* _Exercise details_:
Every line with the word "风扇开关" in it should be extracted from the data that follows.
== Supplied material ==
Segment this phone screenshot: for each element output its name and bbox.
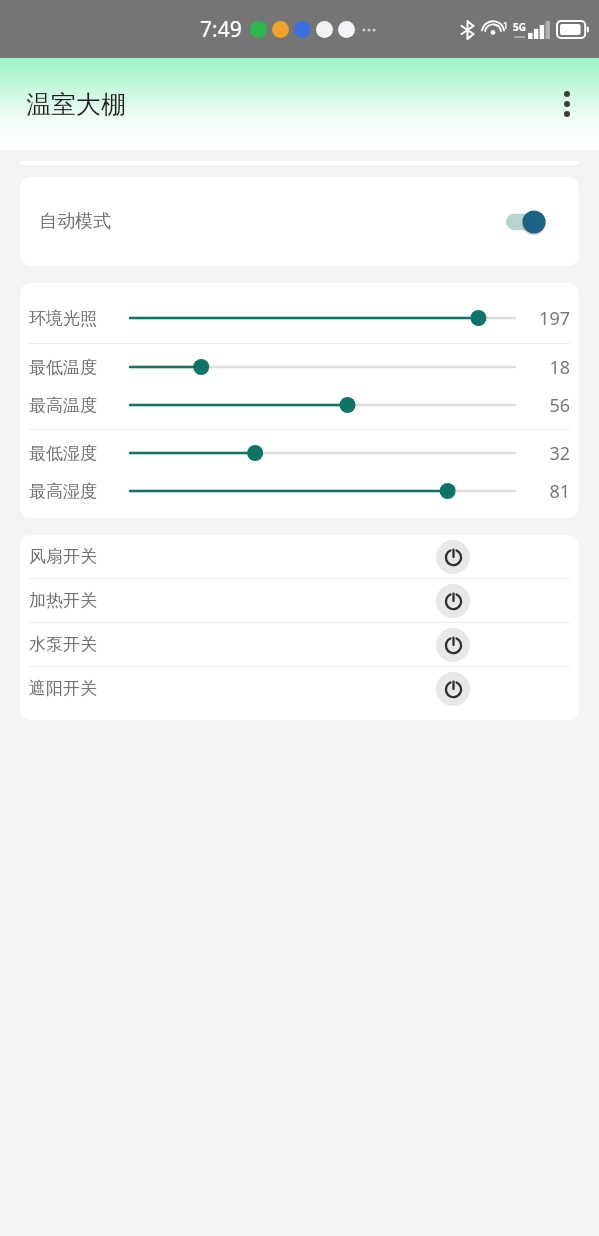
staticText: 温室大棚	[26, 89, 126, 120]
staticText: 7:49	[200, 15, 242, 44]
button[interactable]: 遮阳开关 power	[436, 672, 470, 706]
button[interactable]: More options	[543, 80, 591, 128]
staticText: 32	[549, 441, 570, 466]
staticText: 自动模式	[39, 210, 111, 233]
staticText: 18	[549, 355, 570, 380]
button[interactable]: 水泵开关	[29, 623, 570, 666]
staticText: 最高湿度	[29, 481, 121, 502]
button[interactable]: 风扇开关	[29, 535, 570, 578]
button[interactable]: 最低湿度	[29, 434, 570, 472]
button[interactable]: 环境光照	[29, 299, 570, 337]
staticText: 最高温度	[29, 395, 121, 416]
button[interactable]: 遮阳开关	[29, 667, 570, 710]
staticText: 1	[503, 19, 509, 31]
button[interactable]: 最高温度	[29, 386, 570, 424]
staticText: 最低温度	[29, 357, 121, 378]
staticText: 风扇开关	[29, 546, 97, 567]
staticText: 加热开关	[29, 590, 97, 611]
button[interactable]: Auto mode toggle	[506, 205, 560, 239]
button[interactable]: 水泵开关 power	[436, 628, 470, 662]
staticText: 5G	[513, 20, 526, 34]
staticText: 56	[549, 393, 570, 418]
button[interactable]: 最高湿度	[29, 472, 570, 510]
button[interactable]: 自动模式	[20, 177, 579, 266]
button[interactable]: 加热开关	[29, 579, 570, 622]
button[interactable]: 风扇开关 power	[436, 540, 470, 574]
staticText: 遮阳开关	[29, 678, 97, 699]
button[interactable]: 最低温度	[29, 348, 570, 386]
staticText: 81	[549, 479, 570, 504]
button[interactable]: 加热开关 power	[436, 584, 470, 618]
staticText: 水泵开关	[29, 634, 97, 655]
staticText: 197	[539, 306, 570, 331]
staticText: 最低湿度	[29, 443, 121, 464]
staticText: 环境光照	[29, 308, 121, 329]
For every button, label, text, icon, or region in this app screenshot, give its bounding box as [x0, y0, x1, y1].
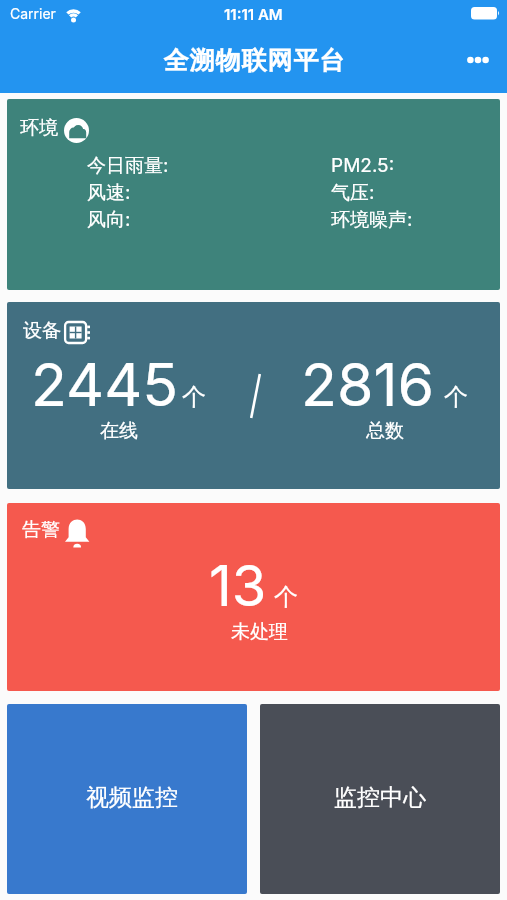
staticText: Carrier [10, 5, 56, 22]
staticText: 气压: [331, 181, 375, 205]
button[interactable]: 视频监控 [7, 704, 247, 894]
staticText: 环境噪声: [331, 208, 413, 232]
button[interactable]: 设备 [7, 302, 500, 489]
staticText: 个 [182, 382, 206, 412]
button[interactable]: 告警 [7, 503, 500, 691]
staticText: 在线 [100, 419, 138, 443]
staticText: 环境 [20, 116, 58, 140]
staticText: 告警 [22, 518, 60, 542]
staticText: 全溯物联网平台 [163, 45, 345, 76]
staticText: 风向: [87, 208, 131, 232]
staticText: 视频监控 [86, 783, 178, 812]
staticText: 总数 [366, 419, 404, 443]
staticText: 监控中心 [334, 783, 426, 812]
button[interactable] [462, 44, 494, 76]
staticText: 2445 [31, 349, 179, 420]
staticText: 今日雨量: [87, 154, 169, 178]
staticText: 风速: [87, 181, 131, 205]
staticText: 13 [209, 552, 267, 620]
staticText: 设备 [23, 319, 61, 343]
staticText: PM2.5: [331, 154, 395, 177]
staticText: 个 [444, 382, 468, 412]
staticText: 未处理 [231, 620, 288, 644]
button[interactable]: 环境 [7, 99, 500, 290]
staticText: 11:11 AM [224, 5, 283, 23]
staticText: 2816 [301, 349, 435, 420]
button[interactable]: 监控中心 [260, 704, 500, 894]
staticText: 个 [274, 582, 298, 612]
===
== Supplied material ==
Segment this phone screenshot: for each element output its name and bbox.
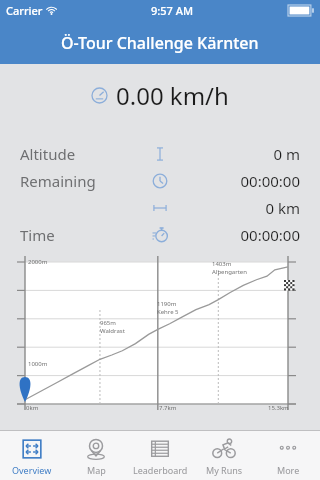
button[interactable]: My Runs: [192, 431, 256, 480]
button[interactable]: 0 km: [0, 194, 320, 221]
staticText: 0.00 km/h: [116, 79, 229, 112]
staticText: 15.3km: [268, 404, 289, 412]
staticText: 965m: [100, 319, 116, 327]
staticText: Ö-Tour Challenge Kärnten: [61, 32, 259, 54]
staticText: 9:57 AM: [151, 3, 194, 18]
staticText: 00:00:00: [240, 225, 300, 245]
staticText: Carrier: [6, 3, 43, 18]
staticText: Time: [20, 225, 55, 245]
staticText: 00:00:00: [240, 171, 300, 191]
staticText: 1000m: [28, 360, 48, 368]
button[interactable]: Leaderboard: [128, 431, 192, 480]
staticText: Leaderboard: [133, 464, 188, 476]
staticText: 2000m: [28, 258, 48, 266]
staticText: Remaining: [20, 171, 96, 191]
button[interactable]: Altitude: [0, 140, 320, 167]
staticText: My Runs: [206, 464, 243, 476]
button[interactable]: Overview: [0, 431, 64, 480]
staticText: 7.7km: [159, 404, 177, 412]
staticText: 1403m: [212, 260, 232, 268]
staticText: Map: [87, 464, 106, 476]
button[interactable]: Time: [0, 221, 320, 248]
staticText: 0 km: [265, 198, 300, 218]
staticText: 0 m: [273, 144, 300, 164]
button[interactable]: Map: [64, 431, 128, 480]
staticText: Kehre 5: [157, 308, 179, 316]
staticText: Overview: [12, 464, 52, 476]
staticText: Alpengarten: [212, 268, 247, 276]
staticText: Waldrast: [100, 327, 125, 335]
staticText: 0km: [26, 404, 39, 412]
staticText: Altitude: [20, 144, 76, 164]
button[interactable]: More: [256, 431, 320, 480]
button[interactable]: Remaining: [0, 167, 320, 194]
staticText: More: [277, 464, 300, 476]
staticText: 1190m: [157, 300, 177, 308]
===
* _Problem solution_:
button[interactable]: 风扇开关	[29, 535, 570, 578]
staticText: 风扇开关	[29, 546, 97, 567]
button[interactable]: 风扇开关 power	[436, 540, 470, 574]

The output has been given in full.